La carence de 3 mois de la sécurité sociale au retour en France (2026)

Délai d'attente de 3 mois entre l'arrivée en France et l'ouverture des droits sécurité sociale. Comment fonctionne la carence, qui est concerné, comment vous couvrir.

Par Anne-Laure Fréant 6 min de lecture

En résumé

La carence de la sécurité sociale est un délai d'attente de 3 mois entre votre retour définitif en France et l'ouverture de vos droits à la Protection Universelle Maladie (PUMA). Elle ne concerne que les personnes sans activité professionnelle : si vous reprenez un emploi salarié ou une activité indépendante dès le retour, vous êtes affilié immédiatement à l'Assurance Maladie. Pour les rentrants inactifs (retraités, recherche d'emploi, conjoints au foyer, étudiants), trois options existent pour couvrir la carence : maintenir la Caisse des Français de l'Étranger (CFE) le temps de la transition, souscrire une assurance santé privée temporaire, ou prendre le risque de ne pas vous couvrir (fortement déconseillé). Le dossier d'ouverture des droits se dépose auprès de la CPAM dès l'arrivée, sur ameli.fr, avec une attestation de fin de couverture étrangère et un justificatif de domicile en France. Comptez en pratique 2 à 3 mois de traitement par la CPAM, puis 6 à 8 semaines pour recevoir la carte vitale.

En bref

  • La carence dure 3 mois à compter de l'établissement d'une résidence stable et effective en France
  • Elle ne concerne que les rentrants inactifs : les salariés et indépendants sont affiliés immédiatement, sans délai d'attente
  • Pour les inactifs, elle peut être couverte par la CFE, une assurance privée temporaire, ou évitée si un proche vous rattache comme ayant droit
  • Le dossier d'ouverture des droits PUMA se dépose dès l'arrivée auprès de la CPAM via ameli.fr

C’est la première mauvaise surprise du retour. Vous arrivez en France, vous pensez retrouver immédiatement votre couverture santé d’avant — et vous découvrez qu’il faut attendre trois mois avant que la sécurité sociale ne vous prenne en charge. Cette carence est documentée dans tous les guides officiels, mais peu d’expatriés en mesurent les conséquences avant de rentrer. Voici comment elle fonctionne, qui est concerné, et comment vous protéger pendant cette période.
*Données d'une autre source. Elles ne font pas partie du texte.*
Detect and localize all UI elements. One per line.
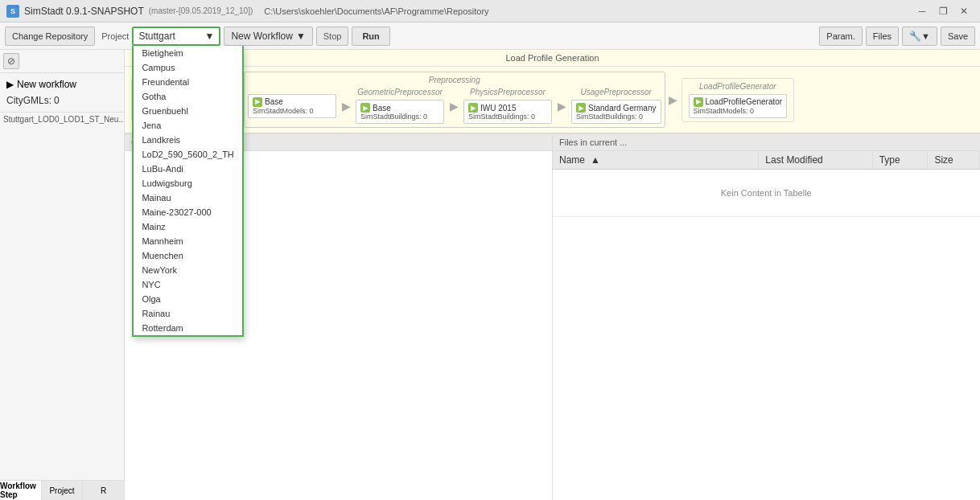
cancel-button[interactable]: ⊘ bbox=[3, 53, 19, 69]
col-size-label: Size bbox=[934, 154, 953, 166]
node-body-load: ▶ LoadProfileGenerator SimStadtModels: 0 bbox=[689, 94, 788, 118]
node-label: Base bbox=[373, 104, 391, 113]
workflow-area: Load Profile Generation CreateSimStadtMo… bbox=[125, 50, 980, 134]
dropdown-item[interactable]: Campus bbox=[134, 60, 241, 75]
new-workflow-sidebar-item[interactable]: ▶ New workflow bbox=[3, 76, 121, 92]
dropdown-item[interactable]: Olga bbox=[134, 292, 241, 306]
new-workflow-sidebar-label: New workflow bbox=[17, 79, 76, 90]
dropdown-item[interactable]: Gotha bbox=[134, 89, 241, 104]
col-name-label: Name bbox=[559, 154, 585, 166]
dropdown-item[interactable]: Mainz bbox=[134, 219, 241, 234]
dropdown-item[interactable]: Rainau bbox=[134, 306, 241, 321]
col-last-modified-label: Last Modified bbox=[765, 154, 822, 166]
maximize-button[interactable]: ❐ bbox=[933, 3, 953, 19]
save-button[interactable]: Save bbox=[941, 27, 975, 46]
geometric-node-body: ▶ Base SimStadtBuildings: 0 bbox=[356, 100, 444, 124]
node-row: ▶ IWU 2015 bbox=[468, 103, 547, 113]
col-type[interactable]: Type bbox=[872, 151, 928, 170]
files-section: Files in current ... Name ▲ Last Modifie… bbox=[553, 134, 980, 500]
new-workflow-button[interactable]: New Workflow ▼ bbox=[224, 27, 312, 46]
file-path: C:\Users\skoehler\Documents\AF\Programme… bbox=[264, 6, 488, 16]
node-expand-icon[interactable]: ▶ bbox=[360, 103, 370, 113]
node-row: ▶ Base bbox=[253, 97, 331, 107]
tab-workflow-step[interactable]: Workflow Step bbox=[0, 481, 42, 500]
project-label: Project bbox=[101, 31, 129, 41]
physics-node-body: ▶ IWU 2015 SimStadtBuildings: 0 bbox=[463, 100, 552, 124]
pipeline-arrow-icon: ▶ bbox=[665, 92, 681, 108]
dropdown-item[interactable]: Maine-23027-000 bbox=[134, 205, 241, 219]
preprocessing-base-node: ▶ Base SimStadtModels: 0 bbox=[248, 94, 336, 118]
param-button[interactable]: Param. bbox=[819, 27, 862, 46]
dropdown-item[interactable]: NewYork bbox=[134, 263, 241, 277]
pipeline-arrow-icon: ▶ bbox=[554, 98, 570, 114]
dropdown-item[interactable]: Muenchen bbox=[134, 248, 241, 263]
node-expand-icon[interactable]: ▶ bbox=[694, 97, 703, 107]
sidebar: ⊘ ▶ New workflow CityGMLs: 0 Stuttgart_L… bbox=[0, 50, 125, 500]
col-last-modified[interactable]: Last Modified bbox=[759, 151, 872, 170]
node-expand-icon[interactable]: ▶ bbox=[253, 97, 262, 107]
files-table-wrapper: Name ▲ Last Modified Type bbox=[553, 151, 980, 500]
node-count: SimStadtModels: 0 bbox=[253, 107, 331, 115]
files-table: Name ▲ Last Modified Type bbox=[553, 151, 980, 217]
node-count: SimStadtBuildings: 0 bbox=[468, 113, 547, 121]
node-expand-icon[interactable]: ▶ bbox=[468, 103, 478, 113]
node-row: ▶ Base bbox=[360, 103, 439, 113]
dropdown-item[interactable]: NYC bbox=[134, 277, 241, 292]
node-title-load: LoadProfileGenerator bbox=[689, 82, 788, 91]
dropdown-item[interactable]: Landkreis bbox=[134, 133, 241, 147]
citygml-label: CityGMLs: bbox=[6, 95, 51, 106]
node-label: IWU 2015 bbox=[480, 104, 516, 113]
col-name[interactable]: Name ▲ bbox=[553, 151, 759, 170]
dropdown-item[interactable]: Freundental bbox=[134, 75, 241, 89]
dropdown-list: Bietigheim Campus Freundental Gotha Grue… bbox=[132, 46, 243, 337]
files-table-body: Kein Content in Tabelle bbox=[553, 170, 980, 217]
app-title: SimStadt 0.9.1-SNAPSHOT bbox=[24, 6, 144, 17]
node-label: LoadProfileGenerator bbox=[706, 97, 783, 106]
files-button[interactable]: Files bbox=[866, 27, 899, 46]
node-expand-icon[interactable]: ▶ bbox=[576, 103, 586, 113]
tools-button[interactable]: 🔧▼ bbox=[902, 27, 937, 46]
files-table-header-row: Name ▲ Last Modified Type bbox=[553, 151, 980, 170]
dropdown-item[interactable]: Gruenbuehl bbox=[134, 104, 241, 118]
node-count: SimStadtModels: 0 bbox=[694, 107, 783, 115]
dropdown-item[interactable]: Mainau bbox=[134, 191, 241, 205]
project-dropdown[interactable]: Stuttgart ▼ bbox=[132, 27, 220, 46]
window-controls: ─ ❐ ✕ bbox=[912, 3, 974, 19]
minimize-button[interactable]: ─ bbox=[912, 3, 932, 19]
geometric-title: GeometricPreprocessor bbox=[356, 88, 444, 96]
dropdown-item[interactable]: Jena bbox=[134, 118, 241, 133]
content-area: Load Profile Generation CreateSimStadtMo… bbox=[125, 50, 980, 500]
col-type-label: Type bbox=[879, 154, 900, 166]
dropdown-item[interactable]: LoD2_590_5600_2_TH bbox=[134, 147, 241, 162]
tab-r[interactable]: R bbox=[83, 481, 124, 500]
new-workflow-label: New Workflow bbox=[231, 31, 292, 42]
close-button[interactable]: ✕ bbox=[954, 3, 974, 19]
files-table-head: Name ▲ Last Modified Type bbox=[553, 151, 980, 170]
stop-button[interactable]: Stop bbox=[316, 27, 349, 46]
toolbar: Change Repository Project Stuttgart ▼ Bi… bbox=[0, 23, 980, 50]
sidebar-file-item[interactable]: Stuttgart_LOD0_LOD1_ST_Neu... bbox=[0, 113, 124, 126]
node-label: Standard Germany bbox=[588, 104, 657, 113]
change-repository-button[interactable]: Change Repository bbox=[5, 27, 95, 46]
usage-title: UsagePreprocessor bbox=[571, 88, 661, 96]
node-count: SimStadtBuildings: 0 bbox=[360, 113, 439, 121]
play-icon: ▶ bbox=[6, 79, 14, 90]
dropdown-selected-value: Stuttgart bbox=[138, 31, 175, 42]
files-empty-row: Kein Content in Tabelle bbox=[553, 170, 980, 217]
dropdown-item[interactable]: Mannheim bbox=[134, 234, 241, 248]
run-button[interactable]: Run bbox=[352, 27, 389, 46]
physics-preprocessor: PhysicsPreprocessor ▶ IWU 2015 SimStadtB… bbox=[463, 88, 552, 124]
dropdown-item[interactable]: Ludwigsburg bbox=[134, 176, 241, 191]
dropdown-item[interactable]: Bietigheim bbox=[134, 46, 241, 60]
pipeline-node-load: LoadProfileGenerator ▶ LoadProfileGenera… bbox=[681, 78, 795, 122]
col-size[interactable]: Size bbox=[928, 151, 980, 170]
node-row: ▶ LoadProfileGenerator bbox=[694, 97, 783, 107]
dropdown-item[interactable]: Rotterdam bbox=[134, 321, 241, 335]
build-info: (master-[09.05.2019_12_10]) bbox=[149, 6, 253, 15]
tab-project[interactable]: Project bbox=[42, 481, 84, 500]
dropdown-item[interactable]: LuBu-Andi bbox=[134, 162, 241, 176]
sidebar-section: ▶ New workflow CityGMLs: 0 bbox=[0, 73, 124, 113]
sidebar-top: ⊘ bbox=[0, 50, 124, 73]
usage-preprocessor: UsagePreprocessor ▶ Standard Germany Sim… bbox=[571, 88, 661, 124]
physics-title: PhysicsPreprocessor bbox=[463, 88, 552, 96]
Qu’est-ce que la carence de 3 mois ?

La carence est un délai d’attente entre votre retour en France et l’ouverture de vos droits à la Protection Universelle Maladie (PUMA), le régime de base de la sécurité sociale française.

Pendant ces 3 mois, vous n’êtes plus couvert par votre régime étranger (parce que vous l’avez quitté) et vous n’êtes pas encore couvert par le régime français (parce que la PUMA exige une résidence stable et effective d’au moins 3 mois). Vous tombez dans un trou de couverture si vous ne l’avez pas anticipé.

Important : la carence ne signifie pas qu’on vous refuse l’accès aux soins. Vous pouvez toujours consulter, être hospitalisé, acheter des médicaments. Mais sans couverture, vous payez tout au prix fort — et certaines factures peuvent atteindre plusieurs milliers d’euros pour une intervention banale.

La carence existe pour des raisons de lutte contre la fraude : éviter qu’une personne arrive en France juste pour bénéficier de soins gratuits puis reparte. Elle s’applique de manière uniforme, indépendamment de votre nationalité ou de votre pays de provenance.

Qui est concerné par la carence ?

La règle officielle est claire : la carence ne touche que les personnes sans activité professionnelle au moment de leur retour en France. Concrètement :

Sont concernés par les 3 mois d’attente :

  • Les rentrants sans emploi ou en recherche d’emploi
  • Les retraités rentrant après une expatriation
  • Les conjoints au foyer sans activité
  • Les étudiants non rattachés à un régime étudiant
  • Les rentrants depuis l’Union européenne, l’EEE ou la Suisse dans les mêmes conditions (la nationalité française n’écarte pas la carence)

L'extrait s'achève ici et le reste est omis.